Task_any / Task_all without trigger (or: How to livemonitor sub orchestration?)

kevinm90 commented 2 years ago

Hi everyone,

I am a bit confused with the task_any and task_all options.

Let me give you bit background: I am building a durable function to trigger and monitor a list of ADO pipelines.

all_pipeline_tasks = []
    id_ = 0
    for single_pipeline in all_pipelines_json:
        child_id = f"{context.instance_id}:{id_}"
        single_pipeline_task = context.call_sub_orchestrator("SinglePipelineRunAndMonitorOrchestrator", single_pipeline, child_id)
        all_pipeline_tasks.append(single_pipeline_task)
        id_ += 1

This works and is easy, when I just want to wait for all tasks (= pipeline runs) to complete. I just do

# All tasks should be completed, just double-checking again here
    yield context.task_all(all_pipeline_tasks)
    all_results = [single_run.result for single_run in all_pipeline_tasks]
    return f"Mass Execution completed. {all_results}"

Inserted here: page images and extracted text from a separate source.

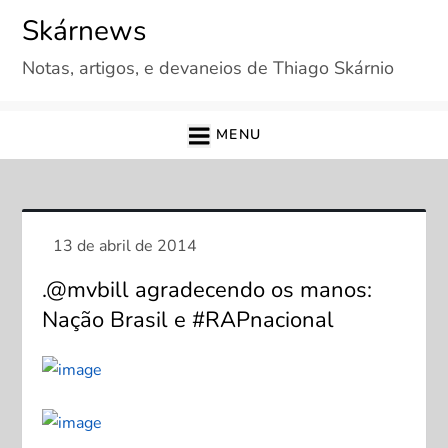
Skip
Skárnews
to
Notas, artigos, e devaneios de Thiago Skárnio
content
MENU
.@mvbill agradecendo os manos:
Nação Brasil e #RAPnacional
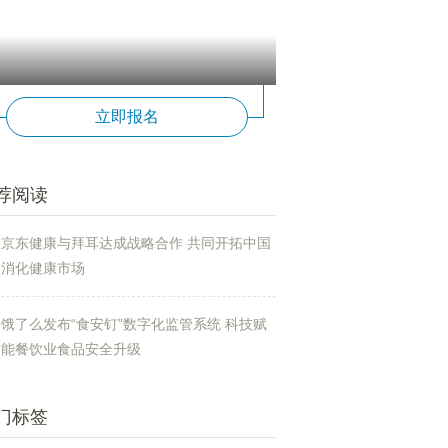
立即报名
荐阅读
京东健康与拜耳达成战略合作 共同开拓中国
消化健康市场
饿了么发布“食安钉”数字化监管系统 科技赋
能餐饮业食品安全升级
门标签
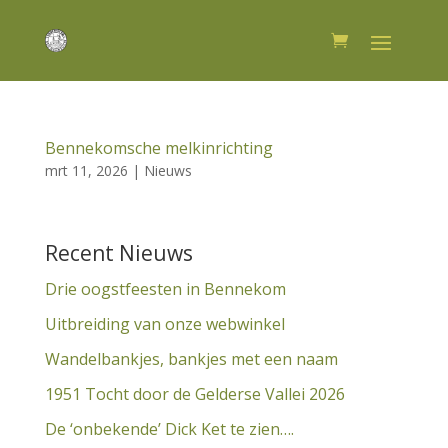
Bennekomsche melkinrichting
mrt 11, 2026
|
Nieuws
Recent Nieuws
Drie oogstfeesten in Bennekom
Uitbreiding van onze webwinkel
Wandelbankjes, bankjes met een naam
1951 Tocht door de Gelderse Vallei 2026
De ‘onbekende’ Dick Ket te zien….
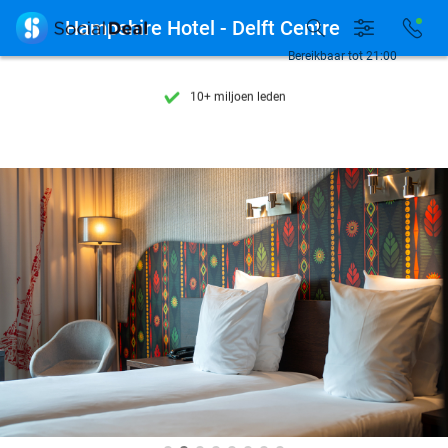
Ontdek 15.000+ deals

Hampshire Hotel - Delft Centre
7 dagen per week beschikbaar
Bereikbaar tot 21:00
10+ miljoen leden
9,4
op basis van
206.274 reviews
Ontdek 15.000+ deals
7 dagen per week beschikbaar
10+ miljoen leden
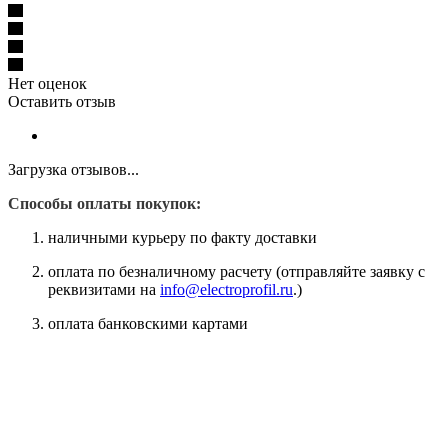
Нет оценок
Оставить отзыв
Загрузка отзывов...
Способы оплаты покупок:
наличными курьеру по факту доставки
оплата по безналичному расчету (отправляйте заявку с
реквизитами на
info@electroprofil.ru
.)
оплата банковскими картами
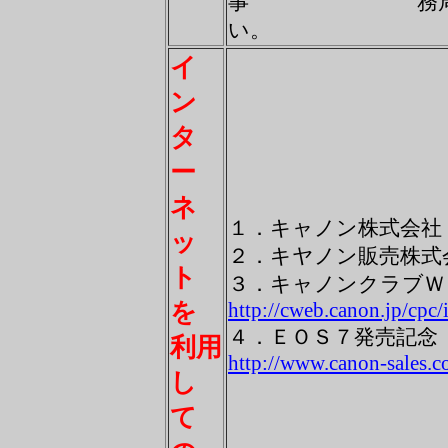
事 務局・奨励
い。
イ
ン
タ
ー
ネ
１．キャノン株式
ッ
２．キヤノン販売
ト
３．キャノンクラブ
を
http://cweb.canon.jp/cpc/
４．ＥＯＳ７発売記
利用
http://www.canon-sales.co
し
て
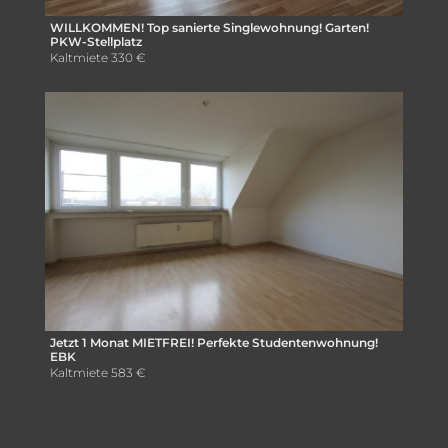
WILLKOMMEN! Top sanierte Singlewohnung! Garten!
PKW-Stellplatz
Kaltmiete
330 €
Jetzt 1 Monat MIETFREI! Perfekte Studentenwohnung!
EBK
Kaltmiete
583 €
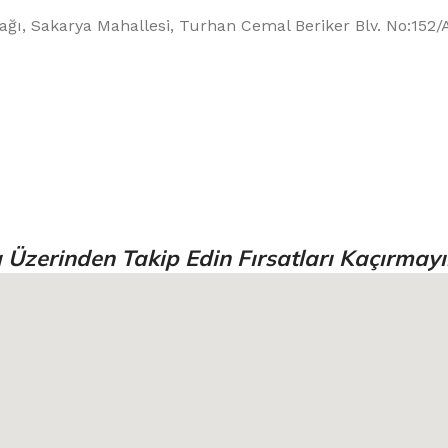
ağı, Sakarya Mahallesi, Turhan Cemal Beriker Blv. No:152
 Üzerinden Takip Edin Fırsatları Kaçırmayı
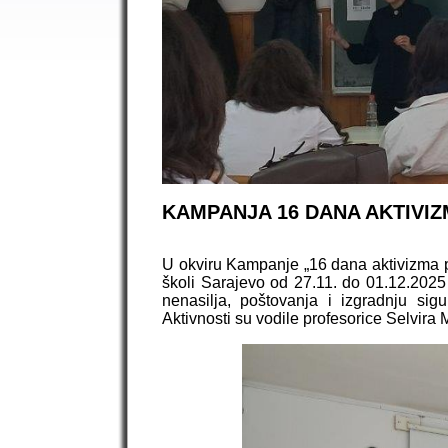
KAMPANJA 16 DANA AKTIVIZ
U okviru Kampanje „16 dana aktivizma p
školi Sarajevo od 27.11. do 01.12.2025 
nenasilja, poštovanja i izgradnju si
Aktivnosti su vodile profesorice Selvira 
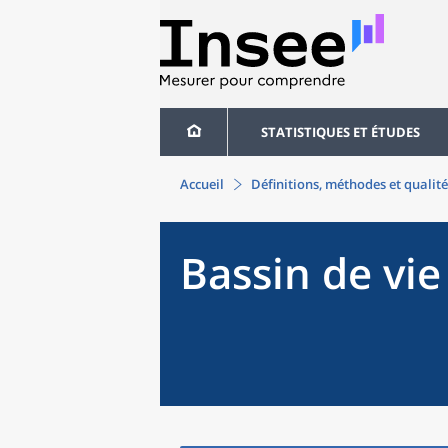
STATISTIQUES ET ÉTUDES
Accueil
Définitions, méthodes et qualité
Bassin de vie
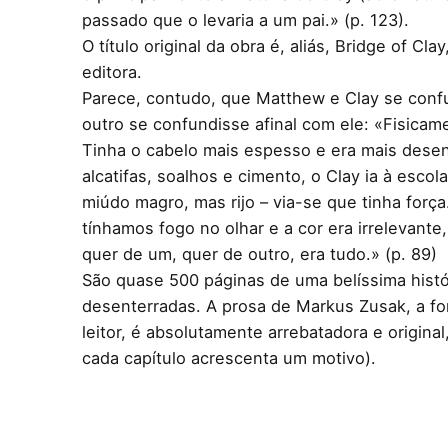
passado que o levaria a um pai.» (p. 123).
O título original da obra é, aliás, Bridge of C
editora.
Parece, contudo, que Matthew e Clay se confu
outro se confundisse afinal com ele: «Fisica
Tinha o cabelo mais espesso e era mais desen
alcatifas, soalhos e cimento, o Clay ia à esco
miúdo magro, mas rijo – via-se que tinha for
tínhamos fogo no olhar e a cor era irrelevante
quer de um, quer de outro, era tudo.» (p. 89)
São quase 500 páginas de uma belíssima histó
desenterradas. A prosa de Markus Zusak, a fo
leitor, é absolutamente arrebatadora e origin
cada capítulo acrescenta um motivo).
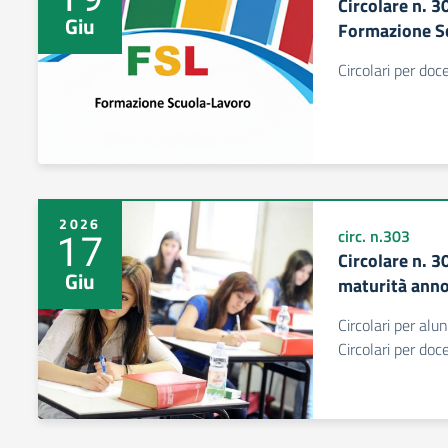
Circolare n. 3
Giu
Formazione S
Circolari per do
2026
17
circ. n.303
Circolare n. 
Giu
maturità ann
Circolari per alu
Circolari per do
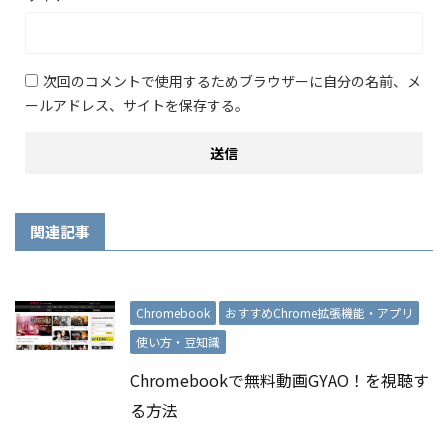
次回のコメントで使用するためブラウザーに自分の名前、メ
ールアドレス、サイトを保存する。
関連記事
Chromebook
おすすめChrome拡張機能・アプリ
使い方・豆知識
Chromebookで無料動画GYAO！を視聴す
る方法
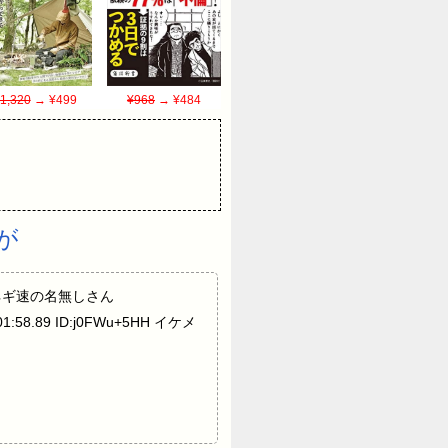
1,320
→ ¥499
¥968
→ ¥484
が
2: ネギ速の名無しさん
1:58.89 ID:j0FWu+5HH イケメ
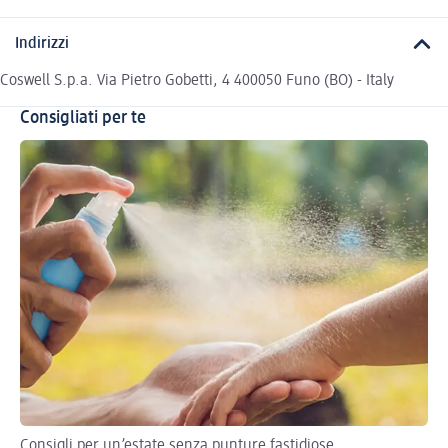
Indirizzi
Coswell S.p.a. Via Pietro Gobetti, 4 400050 Funo (BO) - Italy
Consigliati per te
Consigli per un’estate senza punture fastidiose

But how do I collect intermediate status of the tasks? E.g. I want to output via the HTTP-API, that Task A (=Pipeline A): Completed Task B (=Pipeline B): Running Task C (=PIpeline C): Triggering failed ...

I tried with a loop over all tasks / remaining tasks via

remaining_tasks = all_pipeline_tasks
    while len(remaining_tasks) > 0:
        print(remaining_tasks)
        all_open_tasks = context.open_tasks
        finishedTask = yield context.task_any(remaining_tasks)
        print (f"TODO: Collect human readable status and use _set_custom_status to populate to HTTP Endpoint. Finished task: {finishedTask}")
        remaining_tasks.remove(finishedTask)

... but that does not work, as every yield task_any call will trigger all tasks again (and therefore I am ending up in an endless loop).

So to sum it up, is there any function available, that would just give me the next finished task (of a given list), without triggering these tasks? If not, could you look into creating this? Maybe as additional option to task_any / task_all. That would help a lot :-)

Thanks and regards Kevin

davidmrdavid commented 2 years ago

Hi @kevinm90,

Thanks you for reaching out!

There's certainly already already some ways of monitoring the status of sub-orchestrations. At the lowest level of the API (though not the most convenient), you can utilize the HTTP endpoints described here to get the status of any given orchestration ID. Using that, you should be able to determine the orchestrator state at any given time.

However, you're right that, at least on top of mind, I don't think this is easy to express in-code within an orchestrator. I'll need to think about that some more. I'm certainly open to proposing new APIs to make this easier.

To help me understand your proposal better, can you explain what you mean by "give me the next finished task of a given list without triggering these tasks"? A few examples would help me gain clarity here. Thank you :)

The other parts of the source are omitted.